• TASK BRIEF: Show all lines from the records below in which the string "galaxies" is present.

• EXTRACTED DATA:
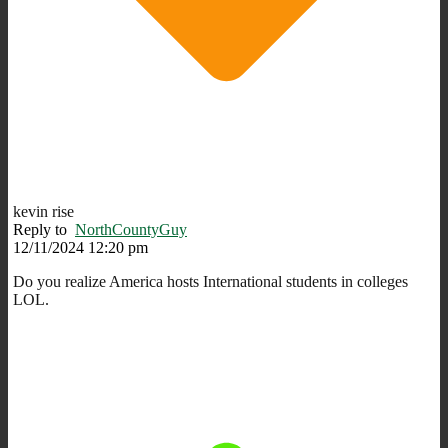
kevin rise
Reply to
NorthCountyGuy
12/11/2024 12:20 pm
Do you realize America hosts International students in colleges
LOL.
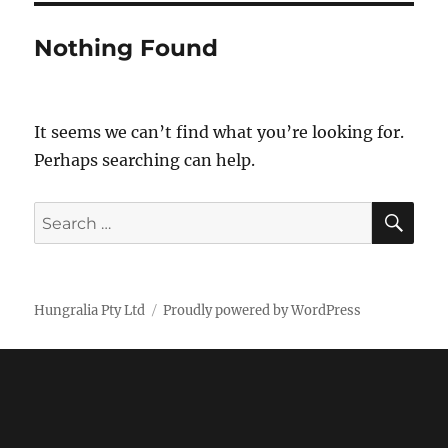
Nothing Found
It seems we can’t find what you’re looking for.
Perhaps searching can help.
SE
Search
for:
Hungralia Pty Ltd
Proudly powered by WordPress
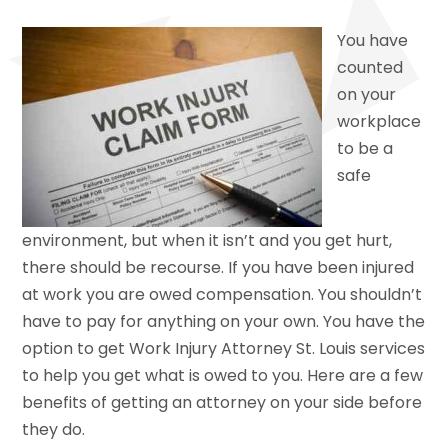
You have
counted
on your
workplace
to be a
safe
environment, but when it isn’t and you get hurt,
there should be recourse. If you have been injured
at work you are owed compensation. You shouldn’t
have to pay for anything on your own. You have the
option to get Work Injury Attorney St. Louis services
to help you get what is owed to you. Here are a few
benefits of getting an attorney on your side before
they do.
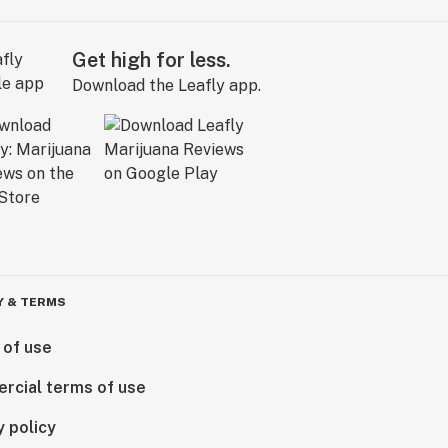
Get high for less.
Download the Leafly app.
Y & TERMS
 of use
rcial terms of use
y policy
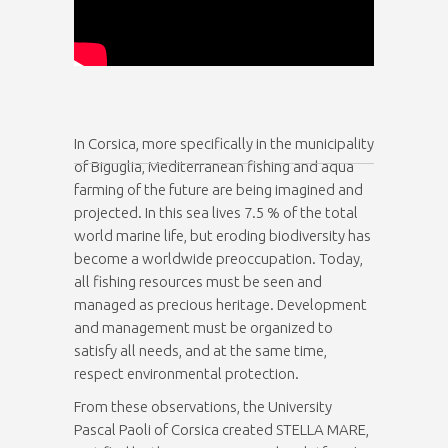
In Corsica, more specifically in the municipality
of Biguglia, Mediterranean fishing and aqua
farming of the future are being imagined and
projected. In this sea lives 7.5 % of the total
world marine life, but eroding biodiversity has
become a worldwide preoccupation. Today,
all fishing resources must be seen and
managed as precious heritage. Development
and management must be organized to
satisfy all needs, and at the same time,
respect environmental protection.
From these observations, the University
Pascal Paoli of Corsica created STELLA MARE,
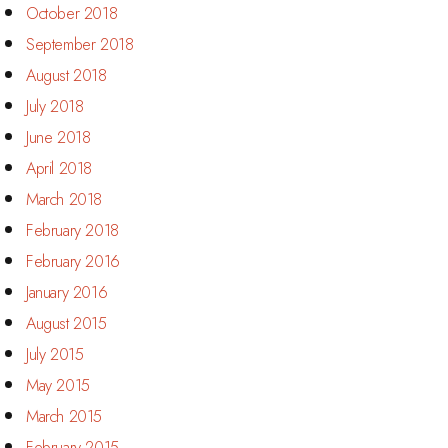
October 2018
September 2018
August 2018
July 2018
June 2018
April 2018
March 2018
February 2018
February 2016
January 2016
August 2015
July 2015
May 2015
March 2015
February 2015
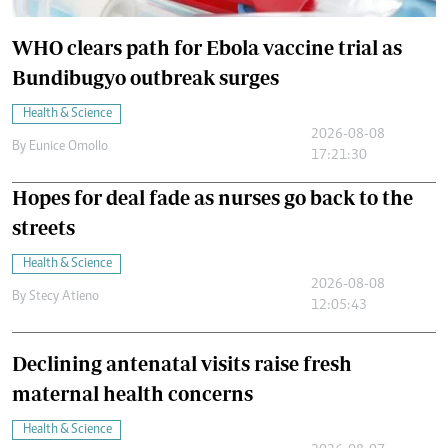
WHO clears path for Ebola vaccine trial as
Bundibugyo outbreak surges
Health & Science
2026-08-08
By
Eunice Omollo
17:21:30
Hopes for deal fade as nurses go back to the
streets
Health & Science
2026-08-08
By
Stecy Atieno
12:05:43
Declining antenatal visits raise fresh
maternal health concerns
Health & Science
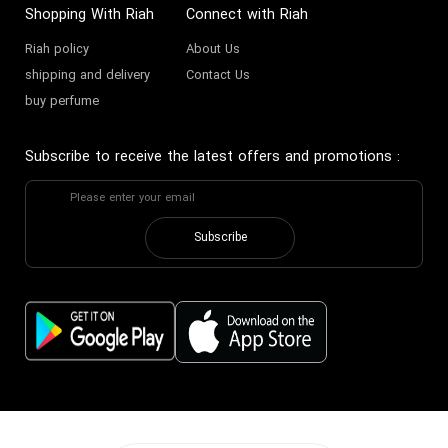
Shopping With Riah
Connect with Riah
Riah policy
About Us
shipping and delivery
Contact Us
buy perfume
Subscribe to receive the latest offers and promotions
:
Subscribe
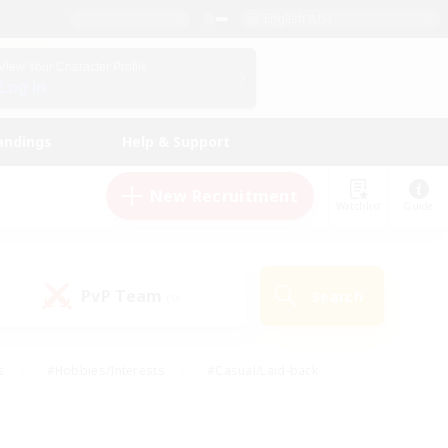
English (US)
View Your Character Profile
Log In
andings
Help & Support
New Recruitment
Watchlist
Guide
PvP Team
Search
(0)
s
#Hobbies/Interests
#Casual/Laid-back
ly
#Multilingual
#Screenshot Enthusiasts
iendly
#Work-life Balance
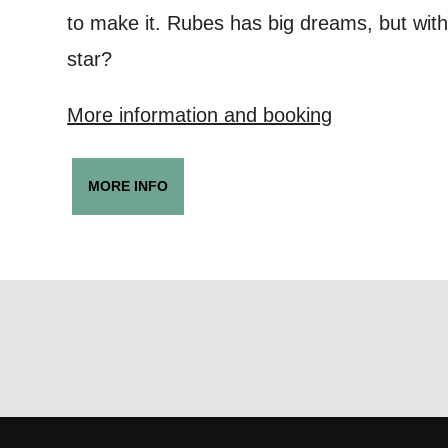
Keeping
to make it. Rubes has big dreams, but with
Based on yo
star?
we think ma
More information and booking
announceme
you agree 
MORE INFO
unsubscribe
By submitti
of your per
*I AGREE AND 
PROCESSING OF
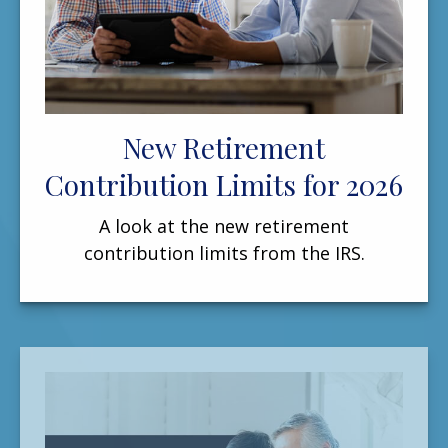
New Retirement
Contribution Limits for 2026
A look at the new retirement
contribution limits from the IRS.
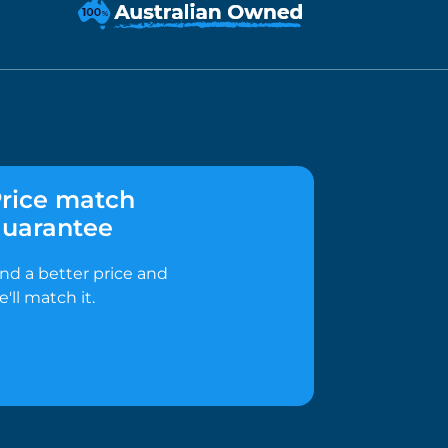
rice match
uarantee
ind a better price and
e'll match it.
==
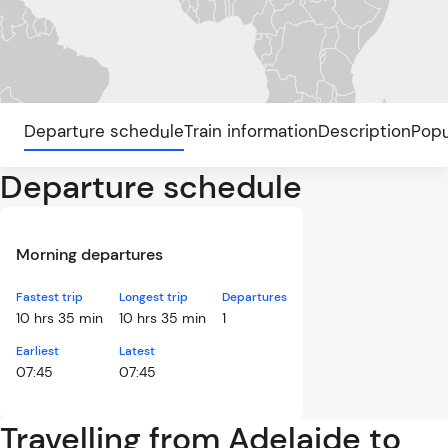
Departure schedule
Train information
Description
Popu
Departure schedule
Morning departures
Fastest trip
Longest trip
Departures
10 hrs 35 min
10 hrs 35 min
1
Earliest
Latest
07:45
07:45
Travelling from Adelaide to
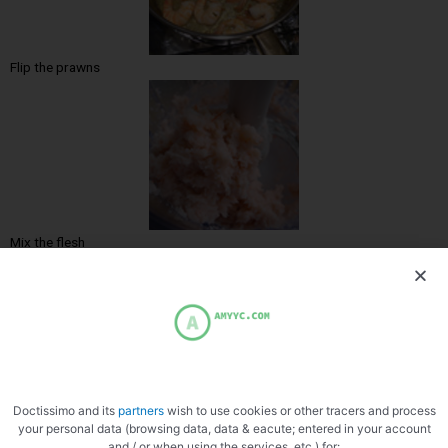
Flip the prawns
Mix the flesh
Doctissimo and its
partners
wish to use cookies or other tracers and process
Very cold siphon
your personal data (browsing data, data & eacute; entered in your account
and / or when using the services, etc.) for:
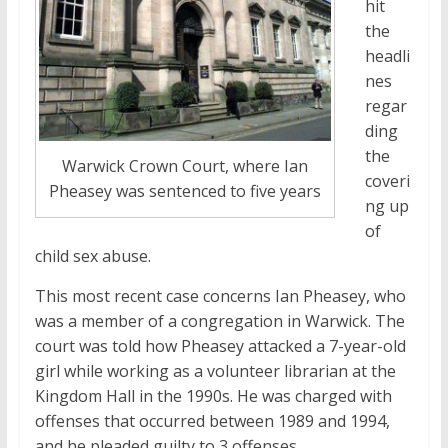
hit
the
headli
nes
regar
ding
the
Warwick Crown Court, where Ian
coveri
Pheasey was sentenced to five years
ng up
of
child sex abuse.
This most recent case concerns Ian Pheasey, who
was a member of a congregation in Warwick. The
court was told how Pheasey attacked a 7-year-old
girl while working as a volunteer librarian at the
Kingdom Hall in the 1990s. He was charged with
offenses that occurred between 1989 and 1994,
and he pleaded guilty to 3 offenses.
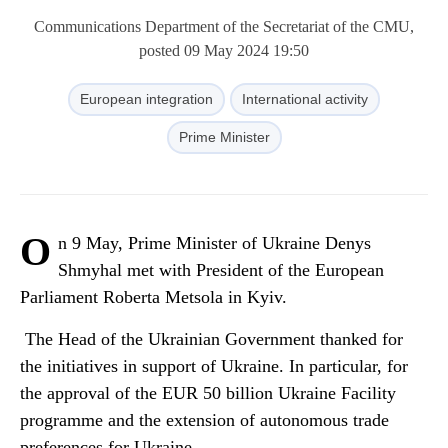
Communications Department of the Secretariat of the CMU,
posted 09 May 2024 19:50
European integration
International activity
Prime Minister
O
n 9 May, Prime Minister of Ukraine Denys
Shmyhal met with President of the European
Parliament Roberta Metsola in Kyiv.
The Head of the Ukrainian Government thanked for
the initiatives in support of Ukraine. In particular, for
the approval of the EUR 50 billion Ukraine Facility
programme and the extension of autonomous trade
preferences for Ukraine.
---
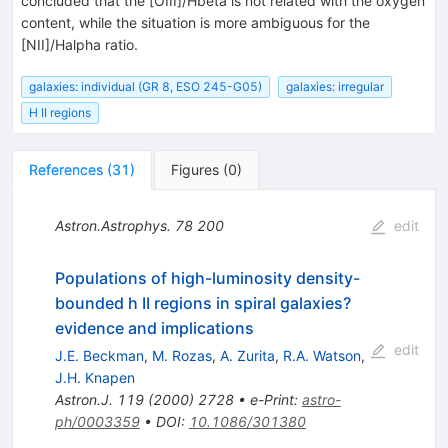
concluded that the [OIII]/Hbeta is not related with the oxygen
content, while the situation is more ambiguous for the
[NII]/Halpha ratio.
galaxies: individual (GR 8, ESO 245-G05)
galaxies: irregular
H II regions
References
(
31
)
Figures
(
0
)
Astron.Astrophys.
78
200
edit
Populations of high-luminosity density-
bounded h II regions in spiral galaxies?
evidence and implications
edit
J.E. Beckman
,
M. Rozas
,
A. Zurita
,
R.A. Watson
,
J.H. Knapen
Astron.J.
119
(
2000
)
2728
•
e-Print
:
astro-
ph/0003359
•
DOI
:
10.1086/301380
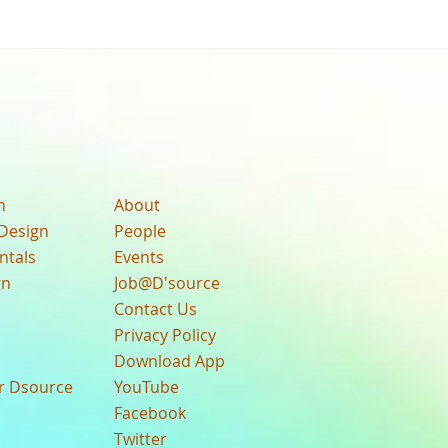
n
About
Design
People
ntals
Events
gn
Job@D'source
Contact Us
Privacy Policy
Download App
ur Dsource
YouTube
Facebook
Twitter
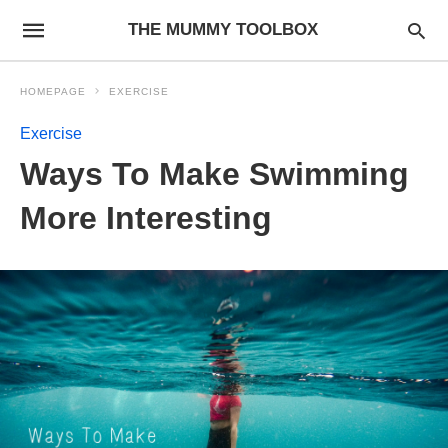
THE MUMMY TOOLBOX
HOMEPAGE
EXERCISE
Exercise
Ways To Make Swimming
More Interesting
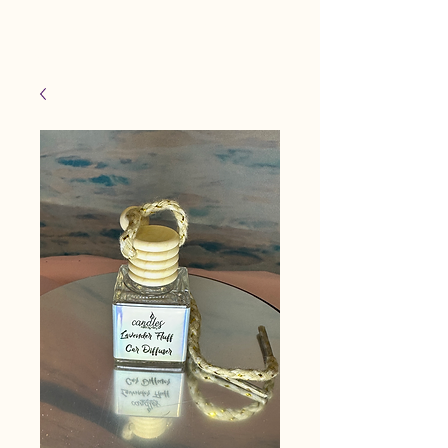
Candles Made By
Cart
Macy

• RESPONSE:
galaxies: individual (GR 8, ESO 245-G05)
galaxies: irregular
bounded h II regions in spiral galaxies?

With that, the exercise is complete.